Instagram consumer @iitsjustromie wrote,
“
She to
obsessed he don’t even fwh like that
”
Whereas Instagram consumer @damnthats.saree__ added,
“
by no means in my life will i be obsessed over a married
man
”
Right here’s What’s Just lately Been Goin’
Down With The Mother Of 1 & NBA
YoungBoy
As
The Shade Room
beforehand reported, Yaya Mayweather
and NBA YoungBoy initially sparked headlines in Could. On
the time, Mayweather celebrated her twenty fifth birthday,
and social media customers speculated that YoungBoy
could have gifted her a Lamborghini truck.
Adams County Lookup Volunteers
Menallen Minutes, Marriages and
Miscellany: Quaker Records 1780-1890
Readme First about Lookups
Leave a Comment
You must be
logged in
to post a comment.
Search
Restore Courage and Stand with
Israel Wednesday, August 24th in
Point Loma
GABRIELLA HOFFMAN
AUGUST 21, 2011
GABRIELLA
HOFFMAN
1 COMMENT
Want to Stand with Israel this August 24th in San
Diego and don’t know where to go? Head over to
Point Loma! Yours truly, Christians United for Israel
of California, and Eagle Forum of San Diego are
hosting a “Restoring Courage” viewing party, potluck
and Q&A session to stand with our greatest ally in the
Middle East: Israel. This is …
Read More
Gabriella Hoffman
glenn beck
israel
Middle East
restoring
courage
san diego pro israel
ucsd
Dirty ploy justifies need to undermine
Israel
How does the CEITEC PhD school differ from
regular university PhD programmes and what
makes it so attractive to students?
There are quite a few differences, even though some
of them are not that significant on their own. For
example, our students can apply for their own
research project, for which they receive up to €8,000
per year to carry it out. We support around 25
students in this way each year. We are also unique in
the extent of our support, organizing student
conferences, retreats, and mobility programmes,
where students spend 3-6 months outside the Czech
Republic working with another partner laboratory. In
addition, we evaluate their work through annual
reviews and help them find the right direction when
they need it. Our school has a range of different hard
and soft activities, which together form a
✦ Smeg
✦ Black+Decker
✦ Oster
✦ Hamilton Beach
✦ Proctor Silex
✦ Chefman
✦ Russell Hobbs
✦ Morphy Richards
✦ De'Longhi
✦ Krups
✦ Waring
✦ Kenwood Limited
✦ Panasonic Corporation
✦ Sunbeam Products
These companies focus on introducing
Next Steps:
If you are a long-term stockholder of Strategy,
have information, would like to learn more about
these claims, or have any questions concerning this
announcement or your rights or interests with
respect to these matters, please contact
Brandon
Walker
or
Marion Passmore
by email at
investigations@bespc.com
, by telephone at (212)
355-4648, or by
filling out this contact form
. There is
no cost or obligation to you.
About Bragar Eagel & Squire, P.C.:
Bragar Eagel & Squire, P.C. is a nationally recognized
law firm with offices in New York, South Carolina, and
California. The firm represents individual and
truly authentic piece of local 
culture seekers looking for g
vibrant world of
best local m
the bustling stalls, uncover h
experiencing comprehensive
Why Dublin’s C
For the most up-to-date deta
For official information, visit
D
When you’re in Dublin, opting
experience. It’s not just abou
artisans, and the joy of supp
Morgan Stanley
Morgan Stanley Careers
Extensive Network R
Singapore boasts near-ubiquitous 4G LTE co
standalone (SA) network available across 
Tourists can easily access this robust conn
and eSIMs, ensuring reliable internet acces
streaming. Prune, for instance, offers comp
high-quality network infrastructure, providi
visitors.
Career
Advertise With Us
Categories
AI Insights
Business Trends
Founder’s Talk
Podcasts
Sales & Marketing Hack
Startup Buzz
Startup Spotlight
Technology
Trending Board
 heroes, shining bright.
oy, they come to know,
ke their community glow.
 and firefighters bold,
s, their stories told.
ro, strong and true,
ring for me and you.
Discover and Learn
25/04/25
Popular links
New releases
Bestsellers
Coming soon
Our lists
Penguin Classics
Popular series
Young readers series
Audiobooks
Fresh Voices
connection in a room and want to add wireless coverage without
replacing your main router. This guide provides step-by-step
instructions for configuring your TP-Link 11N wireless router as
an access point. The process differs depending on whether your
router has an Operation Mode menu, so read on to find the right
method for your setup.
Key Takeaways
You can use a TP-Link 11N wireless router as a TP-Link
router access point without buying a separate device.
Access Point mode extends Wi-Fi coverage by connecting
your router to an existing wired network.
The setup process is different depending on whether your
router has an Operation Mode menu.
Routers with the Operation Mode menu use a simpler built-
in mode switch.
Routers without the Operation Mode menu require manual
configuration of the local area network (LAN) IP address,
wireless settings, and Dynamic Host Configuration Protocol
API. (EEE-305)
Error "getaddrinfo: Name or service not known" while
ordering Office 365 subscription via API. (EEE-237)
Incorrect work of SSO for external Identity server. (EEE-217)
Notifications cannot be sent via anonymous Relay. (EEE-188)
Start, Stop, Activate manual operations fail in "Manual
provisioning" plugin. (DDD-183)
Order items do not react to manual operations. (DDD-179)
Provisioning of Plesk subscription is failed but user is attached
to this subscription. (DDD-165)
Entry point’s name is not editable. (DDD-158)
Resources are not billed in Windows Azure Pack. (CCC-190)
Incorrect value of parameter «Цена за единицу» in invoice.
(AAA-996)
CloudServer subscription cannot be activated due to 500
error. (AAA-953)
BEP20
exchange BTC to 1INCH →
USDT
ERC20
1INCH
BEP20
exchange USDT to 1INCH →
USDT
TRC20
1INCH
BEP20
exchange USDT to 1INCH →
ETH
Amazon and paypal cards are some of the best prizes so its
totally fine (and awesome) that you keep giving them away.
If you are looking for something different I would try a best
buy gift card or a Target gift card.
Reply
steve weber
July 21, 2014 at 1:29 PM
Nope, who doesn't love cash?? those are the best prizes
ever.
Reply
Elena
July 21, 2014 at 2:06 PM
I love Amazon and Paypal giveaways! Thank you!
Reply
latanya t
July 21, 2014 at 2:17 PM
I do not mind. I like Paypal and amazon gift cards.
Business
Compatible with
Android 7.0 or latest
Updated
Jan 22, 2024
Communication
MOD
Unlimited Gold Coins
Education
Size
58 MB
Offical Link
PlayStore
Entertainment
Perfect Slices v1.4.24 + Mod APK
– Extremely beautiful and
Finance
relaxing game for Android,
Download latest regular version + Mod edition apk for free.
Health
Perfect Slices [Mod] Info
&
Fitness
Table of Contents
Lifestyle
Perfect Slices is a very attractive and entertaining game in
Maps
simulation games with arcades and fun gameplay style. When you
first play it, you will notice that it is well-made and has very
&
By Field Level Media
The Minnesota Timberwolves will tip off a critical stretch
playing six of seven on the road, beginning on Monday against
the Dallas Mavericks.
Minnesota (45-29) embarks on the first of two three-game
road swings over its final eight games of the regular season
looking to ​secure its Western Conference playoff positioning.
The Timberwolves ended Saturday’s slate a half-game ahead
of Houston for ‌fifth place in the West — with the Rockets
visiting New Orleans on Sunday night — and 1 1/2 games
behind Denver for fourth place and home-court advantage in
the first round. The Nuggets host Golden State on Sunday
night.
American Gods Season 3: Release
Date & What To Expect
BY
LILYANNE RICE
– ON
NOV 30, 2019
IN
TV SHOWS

Work required: What lines in the entries above include the string "operations"? Return each one.

Exercise output:
Start, Stop, Activate manual operations fail in "Manual
Order items do not react to manual operations. (DDD-179)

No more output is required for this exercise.